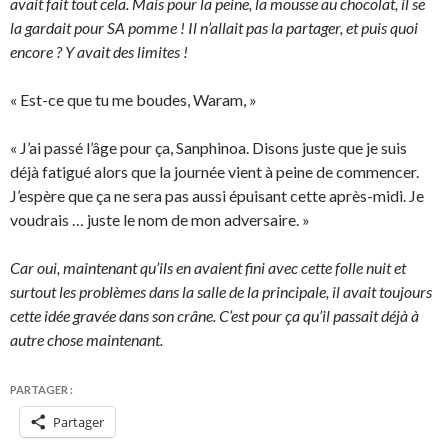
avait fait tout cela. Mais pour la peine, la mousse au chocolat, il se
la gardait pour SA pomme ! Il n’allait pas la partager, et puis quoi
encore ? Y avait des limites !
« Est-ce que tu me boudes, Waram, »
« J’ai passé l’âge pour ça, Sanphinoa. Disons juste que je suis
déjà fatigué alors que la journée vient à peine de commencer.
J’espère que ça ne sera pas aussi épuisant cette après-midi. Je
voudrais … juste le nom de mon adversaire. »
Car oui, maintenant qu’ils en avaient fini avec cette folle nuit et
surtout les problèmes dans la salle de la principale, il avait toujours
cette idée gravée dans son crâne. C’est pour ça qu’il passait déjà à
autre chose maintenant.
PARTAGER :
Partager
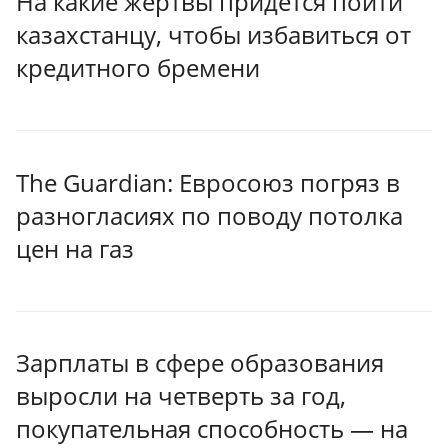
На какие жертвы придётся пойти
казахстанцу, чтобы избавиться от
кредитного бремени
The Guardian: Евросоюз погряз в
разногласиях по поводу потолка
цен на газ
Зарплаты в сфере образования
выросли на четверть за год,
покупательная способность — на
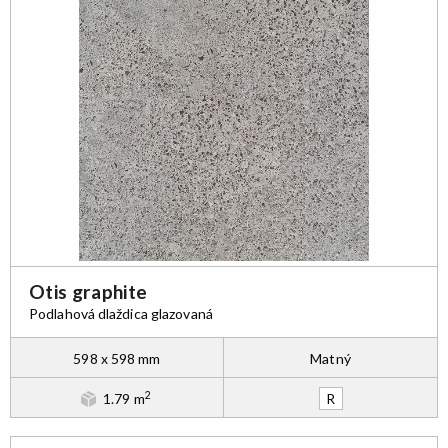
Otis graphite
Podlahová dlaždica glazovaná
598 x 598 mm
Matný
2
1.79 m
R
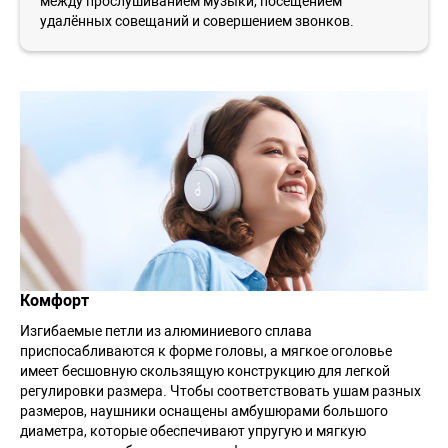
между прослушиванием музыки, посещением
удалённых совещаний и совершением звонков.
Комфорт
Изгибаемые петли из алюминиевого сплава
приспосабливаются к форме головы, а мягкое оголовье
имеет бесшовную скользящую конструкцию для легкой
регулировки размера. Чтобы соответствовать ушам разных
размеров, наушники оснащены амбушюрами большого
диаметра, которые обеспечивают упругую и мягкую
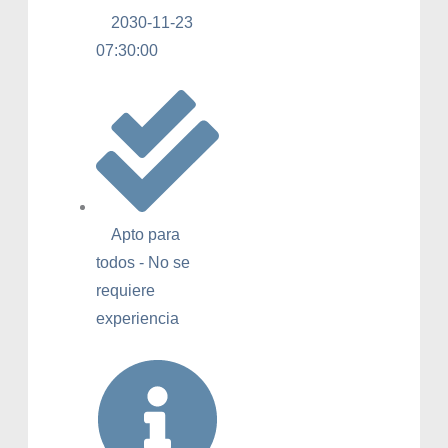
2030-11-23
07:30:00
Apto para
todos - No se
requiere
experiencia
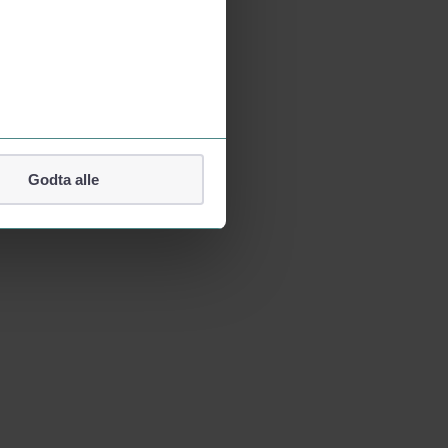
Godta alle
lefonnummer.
---
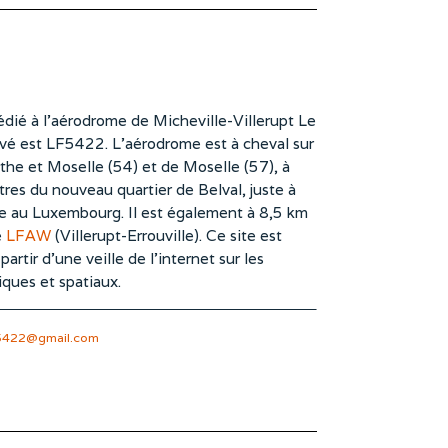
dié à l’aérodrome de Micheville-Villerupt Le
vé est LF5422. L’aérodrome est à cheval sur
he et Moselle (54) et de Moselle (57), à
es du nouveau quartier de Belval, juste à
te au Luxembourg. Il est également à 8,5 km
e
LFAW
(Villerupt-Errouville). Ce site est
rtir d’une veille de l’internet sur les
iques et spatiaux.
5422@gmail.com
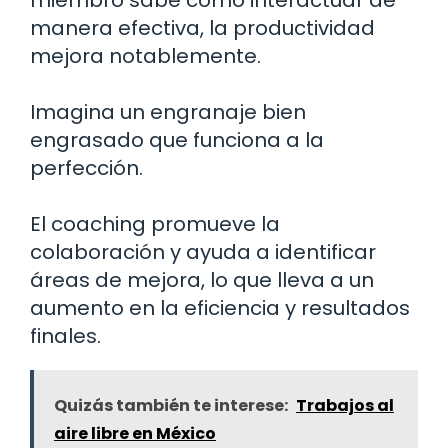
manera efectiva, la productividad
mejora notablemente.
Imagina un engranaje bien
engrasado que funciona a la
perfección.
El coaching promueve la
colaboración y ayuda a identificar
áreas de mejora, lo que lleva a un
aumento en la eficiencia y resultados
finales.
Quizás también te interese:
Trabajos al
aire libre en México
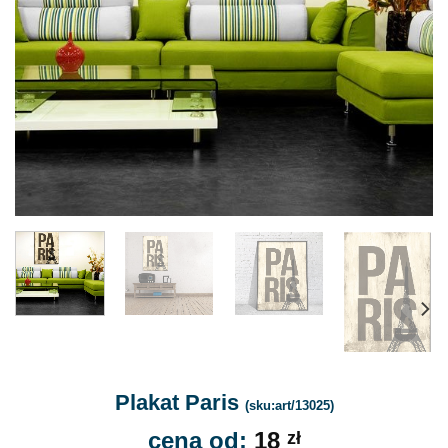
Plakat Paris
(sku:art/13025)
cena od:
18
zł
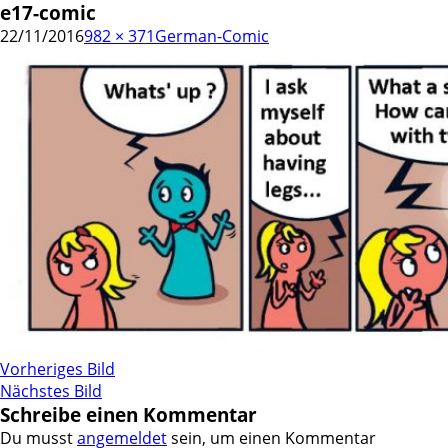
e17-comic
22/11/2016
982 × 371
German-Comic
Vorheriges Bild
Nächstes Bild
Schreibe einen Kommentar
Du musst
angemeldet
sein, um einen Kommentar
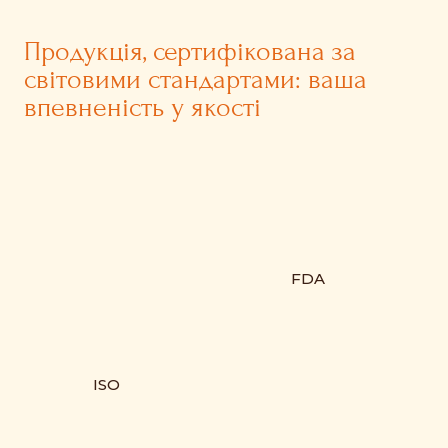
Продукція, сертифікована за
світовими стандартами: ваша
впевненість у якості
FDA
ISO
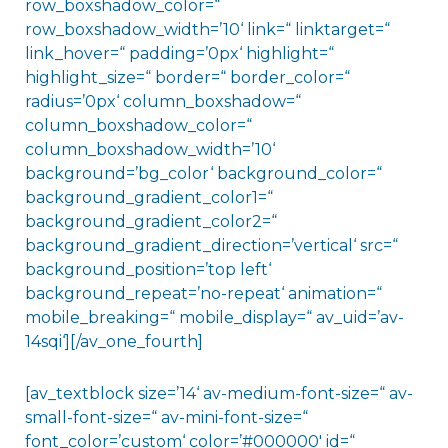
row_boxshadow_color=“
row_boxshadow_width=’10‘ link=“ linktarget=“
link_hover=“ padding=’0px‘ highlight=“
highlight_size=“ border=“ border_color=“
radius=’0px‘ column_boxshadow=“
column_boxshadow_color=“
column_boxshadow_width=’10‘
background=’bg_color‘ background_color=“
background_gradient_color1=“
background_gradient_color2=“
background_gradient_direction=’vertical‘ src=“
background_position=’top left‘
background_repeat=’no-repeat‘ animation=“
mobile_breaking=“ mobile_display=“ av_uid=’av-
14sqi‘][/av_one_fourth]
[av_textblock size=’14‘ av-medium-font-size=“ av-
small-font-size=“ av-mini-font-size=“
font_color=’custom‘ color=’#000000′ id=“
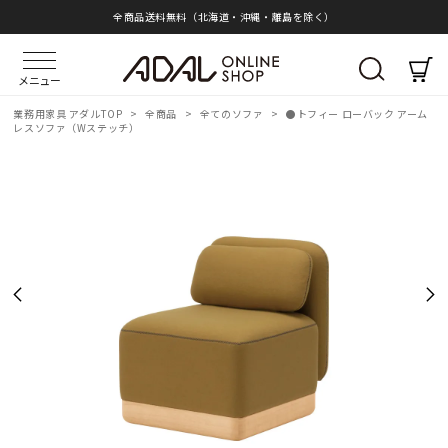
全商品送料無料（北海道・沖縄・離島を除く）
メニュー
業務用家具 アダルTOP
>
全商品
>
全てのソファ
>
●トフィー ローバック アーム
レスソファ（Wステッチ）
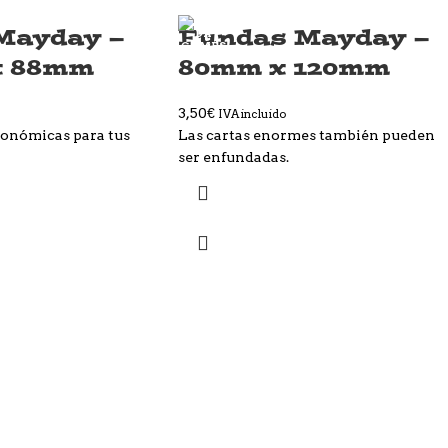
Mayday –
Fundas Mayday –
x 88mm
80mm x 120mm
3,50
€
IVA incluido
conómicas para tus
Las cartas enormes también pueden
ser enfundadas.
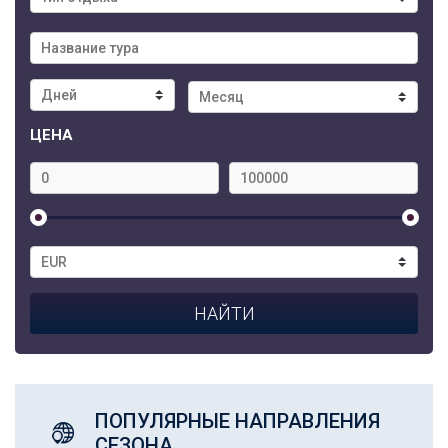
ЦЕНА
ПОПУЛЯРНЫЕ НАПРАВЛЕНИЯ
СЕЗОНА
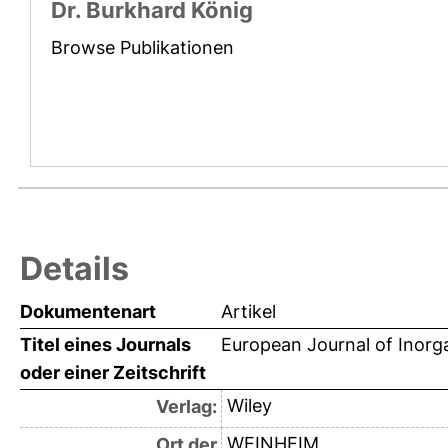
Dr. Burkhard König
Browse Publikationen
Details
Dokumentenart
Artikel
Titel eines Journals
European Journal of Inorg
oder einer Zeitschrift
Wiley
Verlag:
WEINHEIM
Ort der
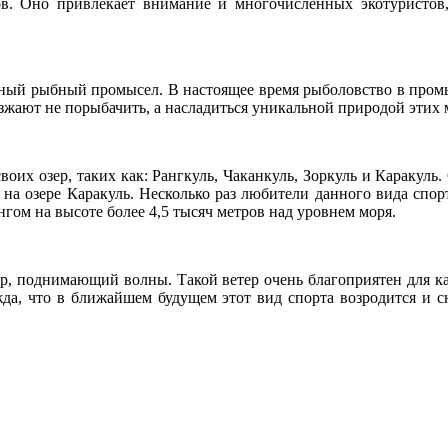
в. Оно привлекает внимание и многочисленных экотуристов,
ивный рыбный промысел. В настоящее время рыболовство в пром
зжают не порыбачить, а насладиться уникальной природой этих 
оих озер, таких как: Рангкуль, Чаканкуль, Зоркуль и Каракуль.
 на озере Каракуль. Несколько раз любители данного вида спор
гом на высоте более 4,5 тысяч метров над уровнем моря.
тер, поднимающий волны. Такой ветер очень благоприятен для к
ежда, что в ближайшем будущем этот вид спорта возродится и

Try it. Using the data above, print only the lines starting at the one with "avait fait tout" and ending at the one with "между прослушиванием музыки, посещением", exactly as they stand, minus the pictures.

Your solution.
avait fait tout cela. Mais pour la peine, la mousse au chocolat, il se
la gardait pour SA pomme ! Il n’allait pas la partager, et puis quoi
encore ? Y avait des limites !
« Est-ce que tu me boudes, Waram, »
« J’ai passé l’âge pour ça, Sanphinoa. Disons juste que je suis
déjà fatigué alors que la journée vient à peine de commencer.
J’espère que ça ne sera pas aussi épuisant cette après-midi. Je
voudrais … juste le nom de mon adversaire. »
Car oui, maintenant qu’ils en avaient fini avec cette folle nuit et
surtout les problèmes dans la salle de la principale, il avait toujours
cette idée gravée dans son crâne. C’est pour ça qu’il passait déjà à
autre chose maintenant.
PARTAGER :
Partager
На какие жертвы придётся пойти
казахстанцу, чтобы избавиться от
кредитного бремени
The Guardian: Евросоюз погряз в
разногласиях по поводу потолка
цен на газ
Зарплаты в сфере образования
выросли на четверть за год,
покупательная способность — на
Otis graphite
Podlahová dlaždica glazovaná
598 x 598 mm
Matný
2
1.79 m
R
между прослушиванием музыки, посещением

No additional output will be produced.